By that logic, the comic wins. But only if you discount the premium as a marketing artifact instead of the actual price paid.
Either way, these are the two most expensive collectibles ever sold that aren't fine art. The T206 Honus Wagner sold for $7.25 million in 2022. A 1952 Topps Mickey Mantle went for $12.6 million in 2022. Both are now third-tier comps.
What Changed in 15 Years
In 2011, this book sold for $2.16 million. In 2026, it sold for $15 million. That's a 594% increase in 15 years. A compounded annual return of 13.9%.
The broader comic market didn't move like that. CGC graded 8.5 million comics in 2025. Heritage and ComicLink auction volumes are up. But most Golden Age books have stayed flat or declined since 2021.
What changed is the buyer pool. Collectibles became an alternative asset class. Institutional money entered the market. PWCC secured a $175 million credit facility. Ken Goldin went on CNBC and called collectibles "accepted alternative assets."
The people buying $15 million comics aren't collectors. They're capital allocators treating cardboard like real estate.
The Storage Locker Part
The weirdest detail in this story is the 11-year gap.
Someone stole this book from Nicolas Cage's house in January 2000. It sat in a storage locker for over a decade. The thief never tried to sell it. Never surfaced.
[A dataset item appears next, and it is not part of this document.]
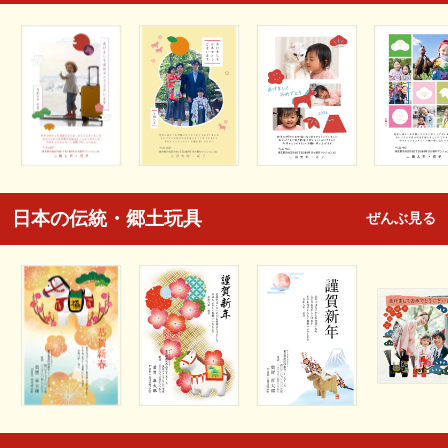
日本の伝統・郷土玩具
ぜんぶ見る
Just put it in storage and walked away.
In April 2011, someone bought the contents of the locker at auction. Standard storage unit cleanout. They found a CGC slab with a 9.0 Superman cover inside.
LAPD recovered it. Cage got it back. Six months later he sold it for $2.16 million.
Nobody knows who stole it. Nobody knows why they abandoned it. The case was never solved.
The Metropolis Machine
Metropolis Collectibles and Comic Connect brokered three separate sales of this exact book. They sold it to Cage in 1997 for $150,000. They sold it at auction in 2011 for $2.16 million. They negotiated the private sale in 2026 for $15 million.
Same book. Same dealer. Three transactions spanning 29 years. Total value created: $17.31 million.
Stephen Fishler and Vincent Zurzolo have been dealing high-grade Golden Age books since the 1990s. Metropolis has handled more Action Comics #1 sales than any other dealer. They run ComicConnect, the largest online comic auction platform.
If you're moving a $15 million comic, you're probably calling Fishler.
What This Means
The $15 million price sets a new ceiling for collectibles. Not just comics. All collectibles.
Sports cards, Pokemon cards, and comic books now trade at the same altitude as fine art. The infrastructure is there. The liquidity is there. The institutional capital is there.
The most expensive comic ever sold used to be a curiosity. A one-off story about a rich collector overpaying.
Now it's a data point. And the trend line goes up.